Electromagnetic Compatibility and Interference
This course addresses issues related to electromagnetic interference (EMI) and compatibility (EMC) in electronic systems. Topics include shielding techniques, filtering methods, grounding practices, and regulatory compliance standards. Practical sessions involve EMI measurement and mitigation using specialized instruments.
Advanced Signal Processing Techniques
Signal processing is at the heart of many modern applications ranging from audio enhancement to biomedical diagnostics. This course covers advanced techniques such as wavelet transforms, adaptive filtering, and spectral estimation. Students apply these methods to real-world datasets using MATLAB and Python frameworks.
Machine Learning Applications
Merging artificial intelligence with electrical engineering opens new possibilities for automation and predictive analytics.
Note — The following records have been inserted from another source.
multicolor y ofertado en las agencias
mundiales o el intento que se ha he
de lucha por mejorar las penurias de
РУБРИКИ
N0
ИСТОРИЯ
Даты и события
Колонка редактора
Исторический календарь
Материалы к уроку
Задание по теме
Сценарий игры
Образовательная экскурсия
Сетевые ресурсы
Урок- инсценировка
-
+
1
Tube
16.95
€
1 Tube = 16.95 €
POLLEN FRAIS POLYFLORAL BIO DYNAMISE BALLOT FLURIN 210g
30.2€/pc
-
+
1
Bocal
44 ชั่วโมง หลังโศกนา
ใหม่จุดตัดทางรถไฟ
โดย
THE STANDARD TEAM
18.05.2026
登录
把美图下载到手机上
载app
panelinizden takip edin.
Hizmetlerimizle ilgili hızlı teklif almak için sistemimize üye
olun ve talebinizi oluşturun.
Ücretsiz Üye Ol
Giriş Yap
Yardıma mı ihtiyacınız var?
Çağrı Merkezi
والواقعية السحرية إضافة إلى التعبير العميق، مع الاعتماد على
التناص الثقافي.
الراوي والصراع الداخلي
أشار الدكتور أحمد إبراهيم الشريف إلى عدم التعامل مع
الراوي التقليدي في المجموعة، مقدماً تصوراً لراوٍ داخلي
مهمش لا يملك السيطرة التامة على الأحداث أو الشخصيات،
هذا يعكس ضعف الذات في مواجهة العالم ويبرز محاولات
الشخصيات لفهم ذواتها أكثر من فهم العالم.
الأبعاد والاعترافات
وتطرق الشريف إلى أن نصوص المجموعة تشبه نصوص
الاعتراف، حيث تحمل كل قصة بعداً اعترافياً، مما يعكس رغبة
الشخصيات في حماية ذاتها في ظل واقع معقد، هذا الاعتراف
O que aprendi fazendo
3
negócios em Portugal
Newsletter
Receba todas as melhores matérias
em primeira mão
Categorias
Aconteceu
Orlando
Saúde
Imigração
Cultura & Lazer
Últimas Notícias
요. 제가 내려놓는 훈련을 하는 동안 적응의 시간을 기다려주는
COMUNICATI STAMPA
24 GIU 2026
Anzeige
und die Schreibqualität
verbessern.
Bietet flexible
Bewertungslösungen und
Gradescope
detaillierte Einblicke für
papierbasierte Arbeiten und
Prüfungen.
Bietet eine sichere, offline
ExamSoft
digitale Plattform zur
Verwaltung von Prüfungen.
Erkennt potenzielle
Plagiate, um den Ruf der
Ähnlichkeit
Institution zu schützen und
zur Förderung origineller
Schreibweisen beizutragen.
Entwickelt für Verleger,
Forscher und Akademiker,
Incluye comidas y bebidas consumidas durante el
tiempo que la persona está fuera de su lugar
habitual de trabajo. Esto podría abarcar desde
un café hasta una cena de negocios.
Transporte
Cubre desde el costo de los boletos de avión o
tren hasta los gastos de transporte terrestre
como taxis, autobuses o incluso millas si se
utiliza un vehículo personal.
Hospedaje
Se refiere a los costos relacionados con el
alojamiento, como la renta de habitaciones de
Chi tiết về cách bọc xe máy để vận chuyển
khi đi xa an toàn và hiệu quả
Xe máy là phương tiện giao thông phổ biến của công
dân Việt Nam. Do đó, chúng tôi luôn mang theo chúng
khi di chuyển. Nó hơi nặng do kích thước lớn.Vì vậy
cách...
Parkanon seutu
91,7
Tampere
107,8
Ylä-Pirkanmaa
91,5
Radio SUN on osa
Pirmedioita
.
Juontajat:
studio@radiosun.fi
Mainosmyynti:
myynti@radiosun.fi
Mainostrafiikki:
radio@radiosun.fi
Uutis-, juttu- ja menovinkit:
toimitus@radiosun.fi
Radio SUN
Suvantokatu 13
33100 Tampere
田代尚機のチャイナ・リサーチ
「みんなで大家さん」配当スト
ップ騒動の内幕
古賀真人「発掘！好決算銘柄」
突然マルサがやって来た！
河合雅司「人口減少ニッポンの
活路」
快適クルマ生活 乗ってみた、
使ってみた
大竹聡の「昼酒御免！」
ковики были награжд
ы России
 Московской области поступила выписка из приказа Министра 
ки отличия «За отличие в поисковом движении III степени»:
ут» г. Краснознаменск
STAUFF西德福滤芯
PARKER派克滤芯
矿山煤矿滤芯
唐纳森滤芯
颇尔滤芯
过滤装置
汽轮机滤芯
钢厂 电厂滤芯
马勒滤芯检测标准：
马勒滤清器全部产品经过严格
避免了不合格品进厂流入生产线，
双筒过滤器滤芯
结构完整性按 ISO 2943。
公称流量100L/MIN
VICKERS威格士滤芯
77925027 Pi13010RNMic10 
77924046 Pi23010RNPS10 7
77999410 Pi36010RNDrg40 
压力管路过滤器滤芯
This course explores supervised and unsupervised learning algorithms applied to signal processing, control systems, and power management. Students implement ML models for real-time data analysis and decision-making.
Project-Based Learning Philosophy
The department strongly advocates for project-based learning as a means of integrating theoretical knowledge with practical application. This approach encourages students to develop critical thinking skills, creativity, and teamwork abilities essential for professional success.
Mini-projects are undertaken during the third and fourth semesters, allowing students to apply concepts learned in core courses to real-world problems. These projects typically last 8–12 weeks and involve small groups working under faculty supervision. Students must submit detailed reports and present their findings to peers and faculty members.
The final-year thesis project is a comprehensive endeavor that spans the entire eighth semester. Students select a research topic aligned with their interests and career goals, often collaborating with industry partners or faculty researchers. The process involves literature review, experimental design, data collection, analysis, and documentation. A public defense session is conducted where students present their work to an evaluation panel consisting of faculty members and external experts.
Faculty mentors are assigned based on student preferences and project requirements. Each mentor guides one to two students throughout the duration of their project, providing technical support, feedback, and career guidance. Regular meetings ensure that progress aligns with project timelines and objectives.